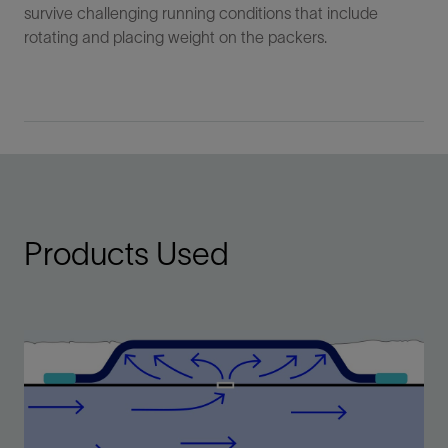
survive challenging running conditions that include
rotating and placing weight on the packers.
Products Used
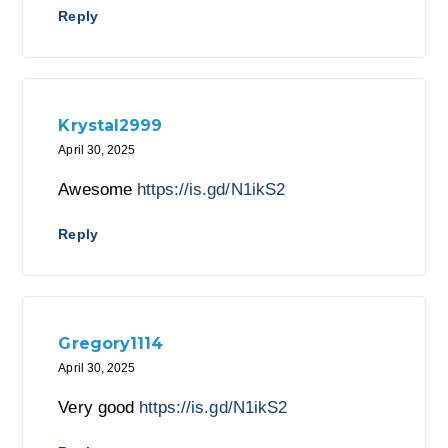
Reply
Krystal2999
April 30, 2025
Awesome
https://is.gd/N1ikS2
Reply
Gregory1114
April 30, 2025
Very good
https://is.gd/N1ikS2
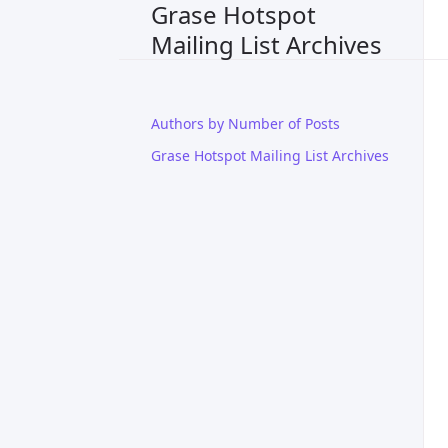
Grase Hotspot
Mailing List Archives
Authors by Number of Posts
Grase Hotspot Mailing List Archives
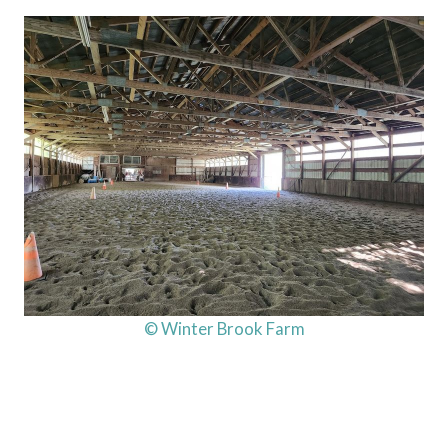
© Winter Brook Farm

◆ ◆ ◆ ◆ ◆

▸ **Task directions**
Copy all the material exactly; omit images.

▸ **Task response**
survive challenging running conditions that include
rotating and placing weight on the packers.
Products Used
Reply
Krystal2999
April 30, 2025
Awesome
https://is.gd/N1ikS2
Reply
Gregory1114
April 30, 2025
Very good
https://is.gd/N1ikS2
Grase Hotspot
Mailing List Archives
Authors by Number of Posts
Grase Hotspot Mailing List Archives
© Winter Brook Farm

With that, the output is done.